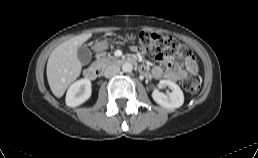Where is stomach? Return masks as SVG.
Here are the masks:
<instances>
[{"instance_id": "0dacf381", "label": "stomach", "mask_w": 258, "mask_h": 158, "mask_svg": "<svg viewBox=\"0 0 258 158\" xmlns=\"http://www.w3.org/2000/svg\"><path fill=\"white\" fill-rule=\"evenodd\" d=\"M109 45V40H99L95 43L94 49L98 52L105 50Z\"/></svg>"}]
</instances>
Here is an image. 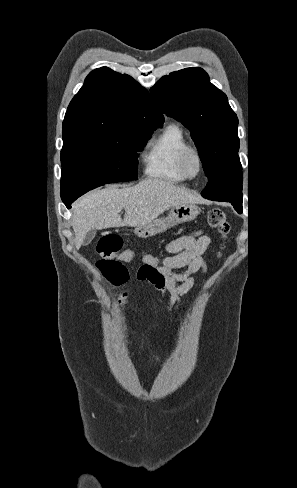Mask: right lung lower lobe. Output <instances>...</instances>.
Instances as JSON below:
<instances>
[{
	"label": "right lung lower lobe",
	"mask_w": 297,
	"mask_h": 488,
	"mask_svg": "<svg viewBox=\"0 0 297 488\" xmlns=\"http://www.w3.org/2000/svg\"><path fill=\"white\" fill-rule=\"evenodd\" d=\"M65 205H66L67 208H71V206H70L71 204L67 203Z\"/></svg>",
	"instance_id": "98d812e1"
}]
</instances>
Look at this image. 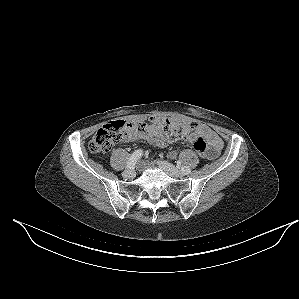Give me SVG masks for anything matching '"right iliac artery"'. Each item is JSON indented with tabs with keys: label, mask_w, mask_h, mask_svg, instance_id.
I'll return each instance as SVG.
<instances>
[{
	"label": "right iliac artery",
	"mask_w": 299,
	"mask_h": 299,
	"mask_svg": "<svg viewBox=\"0 0 299 299\" xmlns=\"http://www.w3.org/2000/svg\"><path fill=\"white\" fill-rule=\"evenodd\" d=\"M142 153H143V151L141 149L133 152V154L130 156V158L126 164V168L127 169L133 168L135 166V164L137 163V161L141 158Z\"/></svg>",
	"instance_id": "82829eb1"
}]
</instances>
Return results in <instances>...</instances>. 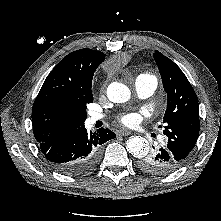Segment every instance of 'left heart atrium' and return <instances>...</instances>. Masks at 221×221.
I'll return each mask as SVG.
<instances>
[{
    "mask_svg": "<svg viewBox=\"0 0 221 221\" xmlns=\"http://www.w3.org/2000/svg\"><path fill=\"white\" fill-rule=\"evenodd\" d=\"M121 122L126 126H133L138 121V116L135 113H128L121 117Z\"/></svg>",
    "mask_w": 221,
    "mask_h": 221,
    "instance_id": "1",
    "label": "left heart atrium"
}]
</instances>
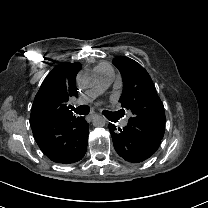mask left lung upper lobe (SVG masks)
Listing matches in <instances>:
<instances>
[{"instance_id":"1","label":"left lung upper lobe","mask_w":208,"mask_h":208,"mask_svg":"<svg viewBox=\"0 0 208 208\" xmlns=\"http://www.w3.org/2000/svg\"><path fill=\"white\" fill-rule=\"evenodd\" d=\"M113 64L124 80L119 101L123 109L132 114L128 123L162 140L165 127L164 106L149 74L139 63L127 57H116Z\"/></svg>"}]
</instances>
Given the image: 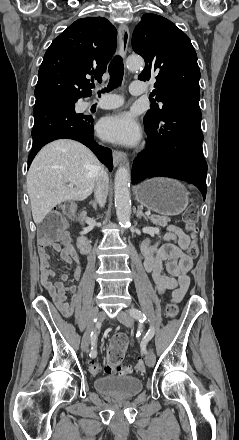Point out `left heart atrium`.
<instances>
[{
	"mask_svg": "<svg viewBox=\"0 0 239 440\" xmlns=\"http://www.w3.org/2000/svg\"><path fill=\"white\" fill-rule=\"evenodd\" d=\"M102 136L121 144H134L140 138L137 120L130 112H120L106 117L100 125Z\"/></svg>",
	"mask_w": 239,
	"mask_h": 440,
	"instance_id": "39dd6f15",
	"label": "left heart atrium"
}]
</instances>
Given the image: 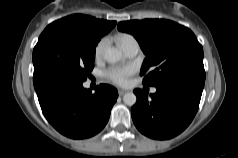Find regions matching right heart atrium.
<instances>
[{
    "mask_svg": "<svg viewBox=\"0 0 238 158\" xmlns=\"http://www.w3.org/2000/svg\"><path fill=\"white\" fill-rule=\"evenodd\" d=\"M106 46V39H101L94 49V56L96 59L100 58L103 54L104 48Z\"/></svg>",
    "mask_w": 238,
    "mask_h": 158,
    "instance_id": "right-heart-atrium-1",
    "label": "right heart atrium"
}]
</instances>
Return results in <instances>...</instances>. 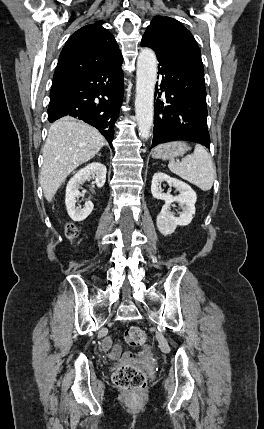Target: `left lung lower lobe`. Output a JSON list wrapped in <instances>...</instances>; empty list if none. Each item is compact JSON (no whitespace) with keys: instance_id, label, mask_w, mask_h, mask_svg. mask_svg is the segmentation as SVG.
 Returning <instances> with one entry per match:
<instances>
[{"instance_id":"obj_1","label":"left lung lower lobe","mask_w":264,"mask_h":429,"mask_svg":"<svg viewBox=\"0 0 264 429\" xmlns=\"http://www.w3.org/2000/svg\"><path fill=\"white\" fill-rule=\"evenodd\" d=\"M140 45L150 47L156 53L160 90L165 91L167 104L163 106L164 102L159 100L162 92H158L156 85L152 147L169 141L188 140L209 148L204 77L178 53L148 36L143 35Z\"/></svg>"}]
</instances>
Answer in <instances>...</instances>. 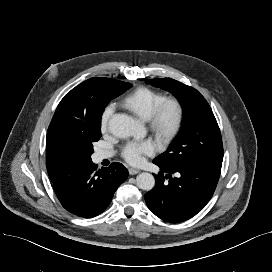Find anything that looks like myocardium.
Listing matches in <instances>:
<instances>
[{
    "instance_id": "1",
    "label": "myocardium",
    "mask_w": 272,
    "mask_h": 272,
    "mask_svg": "<svg viewBox=\"0 0 272 272\" xmlns=\"http://www.w3.org/2000/svg\"><path fill=\"white\" fill-rule=\"evenodd\" d=\"M184 108L174 96L164 97L148 119L152 132L161 140L173 137L182 125Z\"/></svg>"
}]
</instances>
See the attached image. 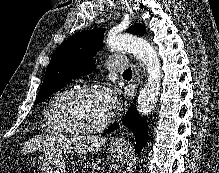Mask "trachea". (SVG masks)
I'll return each instance as SVG.
<instances>
[{"instance_id":"3493384b","label":"trachea","mask_w":219,"mask_h":173,"mask_svg":"<svg viewBox=\"0 0 219 173\" xmlns=\"http://www.w3.org/2000/svg\"><path fill=\"white\" fill-rule=\"evenodd\" d=\"M123 74L132 75V70H131V68H128Z\"/></svg>"}]
</instances>
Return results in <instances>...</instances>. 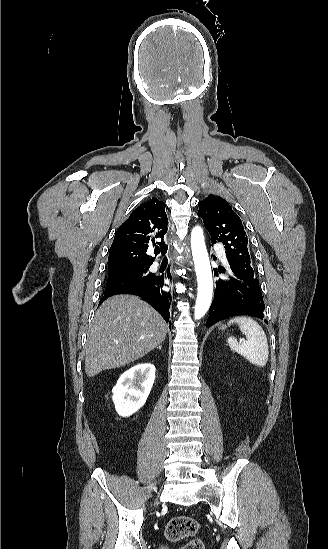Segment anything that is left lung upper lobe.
I'll list each match as a JSON object with an SVG mask.
<instances>
[{"label":"left lung upper lobe","mask_w":328,"mask_h":549,"mask_svg":"<svg viewBox=\"0 0 328 549\" xmlns=\"http://www.w3.org/2000/svg\"><path fill=\"white\" fill-rule=\"evenodd\" d=\"M197 213L211 236V243L225 245L228 262L254 274L250 266L248 239L242 221L223 198L209 195L199 202Z\"/></svg>","instance_id":"1"}]
</instances>
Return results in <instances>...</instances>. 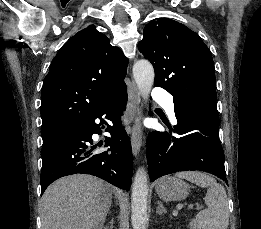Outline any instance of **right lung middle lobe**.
<instances>
[{
    "label": "right lung middle lobe",
    "mask_w": 261,
    "mask_h": 229,
    "mask_svg": "<svg viewBox=\"0 0 261 229\" xmlns=\"http://www.w3.org/2000/svg\"><path fill=\"white\" fill-rule=\"evenodd\" d=\"M41 135L43 138V145H46L52 140H54L55 138L59 137L61 133L57 130H44L41 131Z\"/></svg>",
    "instance_id": "right-lung-middle-lobe-1"
}]
</instances>
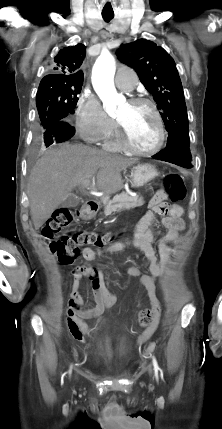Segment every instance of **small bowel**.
Wrapping results in <instances>:
<instances>
[{
  "label": "small bowel",
  "instance_id": "1",
  "mask_svg": "<svg viewBox=\"0 0 222 429\" xmlns=\"http://www.w3.org/2000/svg\"><path fill=\"white\" fill-rule=\"evenodd\" d=\"M161 192H158L151 200V210L138 222L134 238L131 241L116 242L106 251L101 249L84 248L82 256L84 263L73 271L74 285L71 299L67 306V325L73 337L81 342H86L91 338L85 319L101 317L102 314L111 308L116 297L108 290L104 272L100 268L91 265V262L102 256L104 252L116 253L124 250L128 246H133L141 250L149 262L150 275H141L140 270L135 266H128L125 272L133 277H139L141 284L148 290L150 297L155 296V285L157 279L164 273L165 265L168 263L172 249L169 243H177L181 238V231L184 229L183 208L180 205H169L165 201ZM157 216L160 220L156 222ZM162 228L164 234L157 241V251L153 247L155 240V229ZM87 277L91 282L96 305L93 309L84 310L83 300L79 293V280ZM105 324L102 319L99 324L101 329ZM156 325L147 328L137 337V343L147 341L155 332Z\"/></svg>",
  "mask_w": 222,
  "mask_h": 429
}]
</instances>
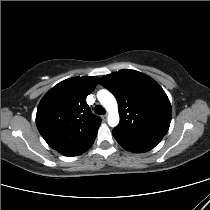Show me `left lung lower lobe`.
<instances>
[{
    "label": "left lung lower lobe",
    "mask_w": 210,
    "mask_h": 210,
    "mask_svg": "<svg viewBox=\"0 0 210 210\" xmlns=\"http://www.w3.org/2000/svg\"><path fill=\"white\" fill-rule=\"evenodd\" d=\"M119 143V142H118ZM123 148H125L128 151L134 152V153H142V152H146L149 151V149H140V148H134V147H130L127 145H124L122 143H119Z\"/></svg>",
    "instance_id": "0a47b994"
}]
</instances>
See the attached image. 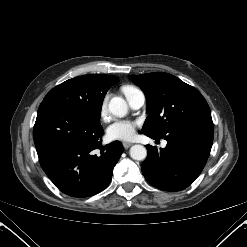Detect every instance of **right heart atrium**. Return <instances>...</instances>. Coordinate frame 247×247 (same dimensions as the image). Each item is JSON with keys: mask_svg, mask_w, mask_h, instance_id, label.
Instances as JSON below:
<instances>
[{"mask_svg": "<svg viewBox=\"0 0 247 247\" xmlns=\"http://www.w3.org/2000/svg\"><path fill=\"white\" fill-rule=\"evenodd\" d=\"M100 113L103 119L107 118V100L106 99L102 102Z\"/></svg>", "mask_w": 247, "mask_h": 247, "instance_id": "obj_1", "label": "right heart atrium"}]
</instances>
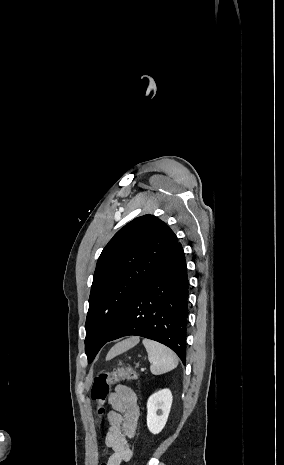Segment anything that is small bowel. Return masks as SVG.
<instances>
[{
	"instance_id": "small-bowel-1",
	"label": "small bowel",
	"mask_w": 284,
	"mask_h": 465,
	"mask_svg": "<svg viewBox=\"0 0 284 465\" xmlns=\"http://www.w3.org/2000/svg\"><path fill=\"white\" fill-rule=\"evenodd\" d=\"M109 404V429L104 441L111 453L104 465H121L133 456L128 440L135 436L140 410L135 392L123 384L118 385L111 394Z\"/></svg>"
}]
</instances>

REQUIRED WORK: Each line from the one with "Segment anything that is small" to the final line of the data above is to be printed exactly; no picture should appear in the copy.

RESULT:
Segment anything that is small bowel. Return masks as SVG.
<instances>
[{
	"instance_id": "small-bowel-1",
	"label": "small bowel",
	"mask_w": 284,
	"mask_h": 465,
	"mask_svg": "<svg viewBox=\"0 0 284 465\" xmlns=\"http://www.w3.org/2000/svg\"><path fill=\"white\" fill-rule=\"evenodd\" d=\"M109 404V429L104 441L111 453L104 465H121L133 456L128 440L135 436L140 410L135 392L123 384L118 385L111 394Z\"/></svg>"
}]
</instances>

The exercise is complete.